GMMA

What is GMMA?

The Guppy Multiple Moving Average (GMMA) is a technical analysis indicator that employs several moving averages to assist traders in determining trends, trend strength, and possible reversals in the stock market.

It was created by Australian trader Daryl Guppy, and hence its name.

How GMMA Works?

GMMA employs 12 exponential moving averages (EMAs) in two groups:

  • Short-term group (typically 3, 5, 8, 10, 12, 15-day EMAs)
    → Indicates the movement of short-term traders or speculators.
  • Long-term group (typically 30, 35, 40, 45, 50, 60-day EMAs)
    → Indicating the moves of long-term investors.
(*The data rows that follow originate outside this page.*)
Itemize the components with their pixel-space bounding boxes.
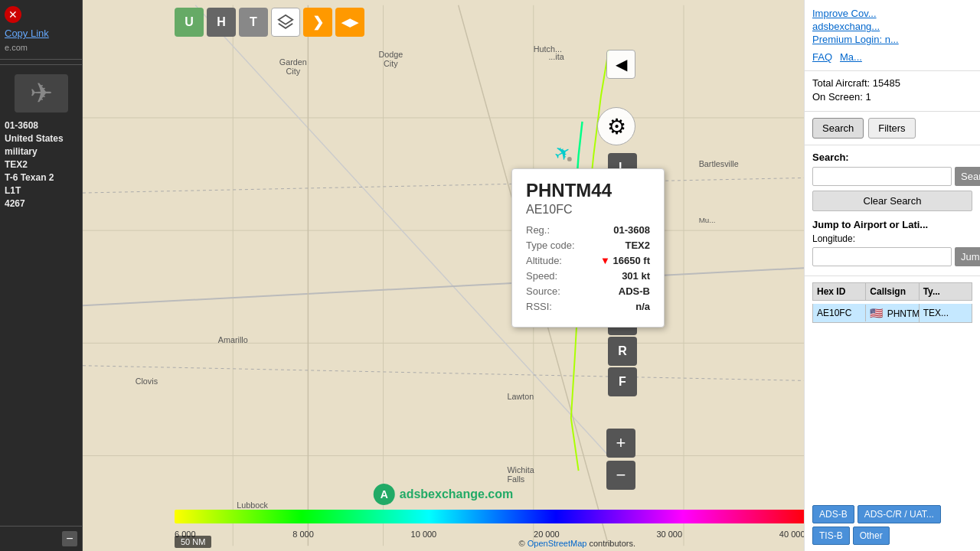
svg-text:Clovis: Clovis bbox=[136, 377, 158, 386]
alt-label-3: 20 000 bbox=[534, 530, 560, 539]
settings-button[interactable]: ⚙ bbox=[597, 107, 635, 145]
svg-text:Falls: Falls bbox=[507, 474, 524, 484]
action-buttons: Search Filters bbox=[805, 112, 980, 145]
aircraft-silhouette-icon: ✈ bbox=[30, 77, 53, 109]
sidebar-category: military bbox=[5, 146, 38, 157]
side-nav-f[interactable]: F bbox=[608, 367, 637, 396]
td-callsign-value: PHNTM44 bbox=[887, 308, 920, 319]
popup-hex-id: AE10FC bbox=[526, 203, 650, 217]
popup-reg-value: 01-3608 bbox=[613, 224, 650, 236]
source-adsc[interactable]: ADS-C/R / UAT... bbox=[858, 505, 941, 523]
sidebar-bottom: − bbox=[0, 526, 82, 551]
collapse-button[interactable]: − bbox=[62, 531, 77, 546]
svg-text:Lubbock: Lubbock bbox=[237, 500, 268, 510]
zoom-in-button[interactable]: + bbox=[606, 429, 635, 458]
sidebar-country: United States bbox=[5, 133, 64, 144]
total-aircraft-row: Total Aircraft: 15485 bbox=[812, 77, 972, 89]
popup-speed-row: Speed: 301 kt bbox=[526, 270, 650, 282]
td-callsign: 🇺🇸 PHNTM44 bbox=[866, 304, 919, 322]
popup-altitude-value: ▼ 16650 ft bbox=[600, 255, 650, 266]
th-type[interactable]: Ty... bbox=[920, 283, 972, 300]
search-go-button[interactable]: Sear... bbox=[955, 167, 980, 186]
svg-text:Lawton: Lawton bbox=[507, 392, 534, 401]
search-section-label: Search: bbox=[812, 152, 972, 163]
table-row[interactable]: AE10FC 🇺🇸 PHNTM44 TEX... bbox=[812, 304, 972, 323]
aircraft-popup: PHNTM44 AE10FC Reg.: 01-3608 Type code: … bbox=[511, 168, 665, 328]
sidebar-header: ✕ Copy Link e.com bbox=[0, 0, 82, 60]
map-area[interactable]: Garden City Dodge City Hutch... Bartlesv… bbox=[83, 0, 804, 551]
sidebar-registration: 01-3608 bbox=[5, 120, 38, 131]
ma-link[interactable]: Ma... bbox=[840, 51, 862, 63]
left-sidebar: ✕ Copy Link e.com ✈ 01-3608 United State… bbox=[0, 0, 83, 551]
back-button[interactable]: ◀ bbox=[606, 50, 635, 79]
zoom-controls: + − bbox=[606, 429, 635, 490]
alt-label-2: 10 000 bbox=[411, 530, 437, 539]
clear-search-button[interactable]: Clear Search bbox=[812, 191, 972, 211]
btn-u[interactable]: U bbox=[175, 8, 204, 37]
popup-source-row: Source: ADS-B bbox=[526, 285, 650, 297]
source-tisb[interactable]: TIS-B bbox=[812, 527, 850, 545]
sidebar-type-code: TEX2 bbox=[5, 159, 28, 170]
btn-t[interactable]: T bbox=[239, 8, 268, 37]
popup-source-label: Source: bbox=[526, 285, 560, 297]
td-hex: AE10FC bbox=[813, 305, 866, 321]
right-panel-links: FAQ Ma... bbox=[812, 51, 972, 63]
alt-label-4: 30 000 bbox=[656, 530, 682, 539]
jump-button[interactable]: Jump... bbox=[955, 247, 980, 266]
source-other[interactable]: Other bbox=[853, 527, 890, 545]
popup-rssi-label: RSSI: bbox=[526, 301, 552, 312]
adsb-logo: A adsbexchange.com bbox=[374, 484, 514, 505]
search-input[interactable] bbox=[812, 167, 952, 186]
btn-h[interactable]: H bbox=[207, 8, 236, 37]
right-panel-header: Improve Cov... adsbexchang... Premium Lo… bbox=[805, 0, 980, 71]
contributors-text: contributors. bbox=[589, 539, 635, 548]
scale-bar: 50 NM bbox=[175, 536, 211, 548]
jump-input[interactable] bbox=[812, 247, 952, 266]
adsbexchange-link[interactable]: adsbexchang... bbox=[812, 21, 972, 32]
btn-arrows[interactable]: ◀▶ bbox=[335, 8, 364, 37]
openstreetmap-link[interactable]: OpenStreetMap bbox=[528, 539, 587, 548]
premium-login-text: Premium Login: n... bbox=[812, 34, 899, 45]
btn-next[interactable]: ❯ bbox=[303, 8, 332, 37]
adsb-logo-text: adsbexchange.com bbox=[400, 487, 514, 501]
sidebar-altitude: 4267 bbox=[5, 198, 25, 209]
sidebar-aircraft-name: T-6 Texan 2 bbox=[5, 172, 54, 183]
zoom-out-button[interactable]: − bbox=[606, 461, 635, 490]
adsbexchange-text: adsbexchang... bbox=[812, 21, 880, 32]
svg-text:Wichita: Wichita bbox=[507, 465, 534, 474]
alt-label-5: 40 000+ bbox=[779, 530, 804, 539]
popup-speed-value: 301 kt bbox=[622, 270, 650, 282]
source-adsb[interactable]: ADS-B bbox=[812, 505, 854, 523]
th-hex-id[interactable]: Hex ID bbox=[813, 283, 866, 300]
close-button[interactable]: ✕ bbox=[5, 6, 21, 23]
table-headers: Hex ID Callsign Ty... bbox=[812, 282, 972, 301]
jump-row: Jump... bbox=[812, 247, 972, 266]
total-aircraft-value: 15485 bbox=[873, 77, 900, 89]
stats-section: Total Aircraft: 15485 On Screen: 1 bbox=[805, 71, 980, 112]
td-type: TEX... bbox=[920, 305, 972, 321]
btn-layers[interactable] bbox=[271, 8, 300, 37]
premium-login-link[interactable]: Premium Login: n... bbox=[812, 34, 972, 45]
altitude-arrow-icon: ▼ bbox=[600, 255, 610, 266]
search-button[interactable]: Search bbox=[812, 118, 864, 139]
faq-link[interactable]: FAQ bbox=[812, 51, 832, 63]
popup-altitude-label: Altitude: bbox=[526, 255, 562, 266]
adsb-logo-icon: A bbox=[374, 484, 395, 505]
map-attribution: © OpenStreetMap contributors. bbox=[519, 539, 635, 548]
side-nav-r[interactable]: R bbox=[608, 337, 637, 366]
popup-type-row: Type code: TEX2 bbox=[526, 240, 650, 251]
svg-text:Bartlesville: Bartlesville bbox=[699, 159, 739, 168]
svg-point-31 bbox=[567, 157, 572, 161]
svg-text:City: City bbox=[384, 59, 398, 68]
search-row: Sear... bbox=[812, 167, 972, 186]
copy-link[interactable]: Copy Link bbox=[5, 28, 77, 39]
svg-text:Mu...: Mu... bbox=[699, 216, 716, 224]
altitude-labels: 6 000 8 000 10 000 20 000 30 000 40 000+ bbox=[175, 530, 804, 539]
total-aircraft-label: Total Aircraft: bbox=[812, 77, 870, 89]
th-callsign[interactable]: Callsign bbox=[866, 283, 919, 300]
on-screen-label: On Screen: bbox=[812, 91, 863, 103]
jump-label: Jump to Airport or Lati... bbox=[812, 219, 972, 230]
improve-coverage-link[interactable]: Improve Cov... bbox=[812, 8, 972, 19]
right-panel: Improve Cov... adsbexchang... Premium Lo… bbox=[804, 0, 980, 551]
filters-button[interactable]: Filters bbox=[868, 118, 915, 139]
Both groups are plotted together on a chart and form a pattern that resembles two ribbons or bands.

Reading GMMA

  • Large gap between the two groups → Strong trend (either direction)
  • Narrowing gap → Deteriorating trend or potential reversal
  • Crossing over → Potential change in market direction

Why It Matters?

  • GMMA assists traders:
  • Identify entry and exit points
  • Verify the power of a trend
  • Eliminate false signals that tend to pop up with one moving average

Real-World Example

When the short-term averages begin to move above the long-term averages with increasing divergence, it might indicate a strong bull trend – a good point to buy. When they begin to converge, it might be the time to sell or wait.